WORK ORDER: Give each line of the records again exactly and omit every picture.
Top of STUDY MATERIAL
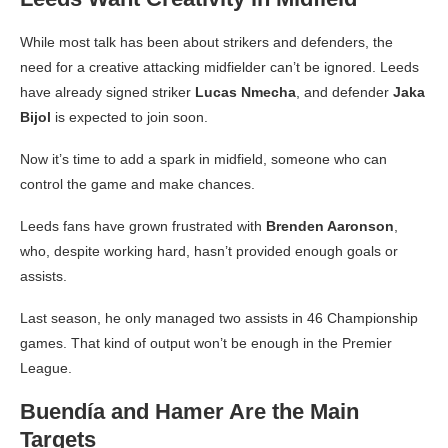
While most talk has been about strikers and defenders, the
need for a creative attacking midfielder can’t be ignored. Leeds
have already signed striker
Lucas Nmecha
, and defender
Jaka
Bijol
is expected to join soon.
Now it’s time to add a spark in midfield, someone who can
control the game and make chances.
Leeds fans have grown frustrated with
Brenden Aaronson
,
who, despite working hard, hasn’t provided enough goals or
assists.
Last season, he only managed two assists in 46 Championship
games. That kind of output won’t be enough in the Premier
League.
Buendía and Hamer Are the Main
Targets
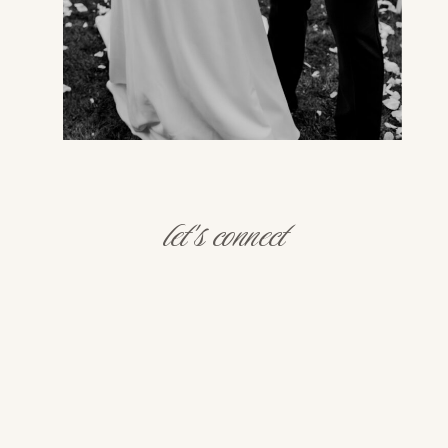
let's connect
Bottom of STUDY MATERIAL
EXERCISE RESPONSE:
While most talk has been about strikers and defenders, the
need for a creative attacking midfielder can’t be ignored. Leeds
have already signed striker
Lucas Nmecha
, and defender
Jaka
Bijol
is expected to join soon.
Now it’s time to add a spark in midfield, someone who can
control the game and make chances.
Leeds fans have grown frustrated with
Brenden Aaronson
,
who, despite working hard, hasn’t provided enough goals or
assists.
Last season, he only managed two assists in 46 Championship
games. That kind of output won’t be enough in the Premier
League.
Buendía and Hamer Are the Main
Targets
let's connect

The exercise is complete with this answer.